For years, I’ve felt uneasy when I hear people say, “I don’t see color.” I’d wonder, how can you not acknowledge someone’s color when they stand right in front of you, visibly different from you? It seemed like their way of expressing a commitment to treating everyone equally, but it never sat well with me.
Now, after working in the healthcare industry, experiencing healthcare’s systemic biases as a patient, and hearing fellow patients’ and clients’ stories of bias in healthcare settings, I understand why the phrase bothered me. When we say we don’t see color, we may unintentionally overlook the unique individual, their culture, beliefs, and individuality, missing the opportunity to understand the person right in front of us truly.
In the United States, there’s a maternal mortality crisis, and it disproportionately affects black women and birthing people. Black women and birthing people in the United States face maternal mortality rates three to four times higher during childbirth or in the postpartum period due to complications compared to their white counterparts. Moreover, they often face unique challenges and have their complaints ignored by medical staff. https://www.fertilityoutloud.com/content-hub/advocating-for-black-maternal-mental-health/
So, let’s break down the problem with the “I don’t see color” mindset, especially in the context of maternal care for black women and birthing people.
The Pitfall of “Colorblindness” in Healthcare:
The “I don’t see color” mindset has a glaring issue: it makes racial disparities in healthcare invisible. When healthcare providers or institutions ignore these disparities, addressing the root causes becomes a formidable challenge. Acknowledging these disparities is the crucial first step in implementing specific interventions and policy changes to improve healthcare outcomes for black women and birthing people.
The “I don’t see color” mindset can lead to:
Delayed or inadequate care: Black women’s concerns may not be taken seriously, leading to delayed diagnosis and treatment of medical issues.
Disregard for pain and symptoms: Pain and symptoms may be underreported or dismissed, leading to undertreatment.
Misdiagnosis: Black women may be at a higher risk of misdiagnosis, as healthcare providers may not consider the full range of potential conditions.
Lack of cultural sensitivity: Cultural beliefs, practices, and preferences may be ignored, resulting in less patient-centered care.
What We Should Do:
To make healthcare better for black women and birthing people, we need to:
Acknowledge disparities: Recognize that racial disparities in maternal health exist and commit to addressing them.

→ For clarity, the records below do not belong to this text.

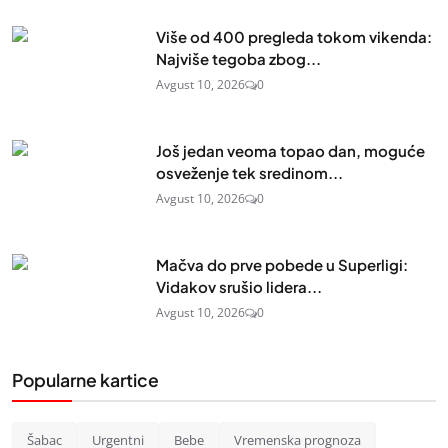
Više od 400 pregleda tokom vikenda:
Najviše tegoba zbog...
Avgust 10, 2026
0
Još jedan veoma topao dan, moguće
osveženje tek sredinom...
Avgust 10, 2026
0
Mačva do prve pobede u Superligi:
Vidakov srušio lidera...
Avgust 10, 2026
0
Popularne kartice
Šabac
Urgentni
Bebe
Vremenska prognoza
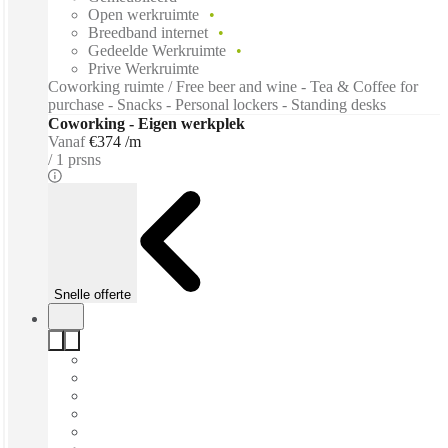
Open werkruimte
Breedband internet
Gedeelde Werkruimte
Prive Werkruimte
Coworking ruimte / Free beer and wine - Tea & Coffee for
purchase - Snacks - Personal lockers - Standing desks
Coworking - Eigen werkplek
Vanaf
€374 /m
1 prsns
Snelle offerte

Cultural competence training: Healthcare providers should undergo training to understand the unique needs and concerns of black women and birthing people.
Equitable care: Strive to provide equitable care by addressing bias, actively listening to patients, and involving them in their healthcare decisions.
Data collection: Accurate data collection that includes race and ethnicity is essential to understanding and addressing disparities in healthcare outcomes.
Conclusion:
Addressing the racial disparities in maternal healthcare is a critical and urgent issue. Trying to be “colorblind,” even if it comes from a good place, can actually keep unfair practices in place and overlook the specific difficulties faced by black women and birthing people. To make things better for everyone giving birth, we must admit these differences exist and do something about them. Doctors and healthcare organizations need to actively work on getting rid of unfair treatment, putting rules in place to fix these differences, and giving equal and personalized care to all patients, no matter where they come from. Only by taking these steps can we have hope of ending the problem of mothers dying during or after childbirth and ensuring the well-being of black women and birthing people in healthcare settings.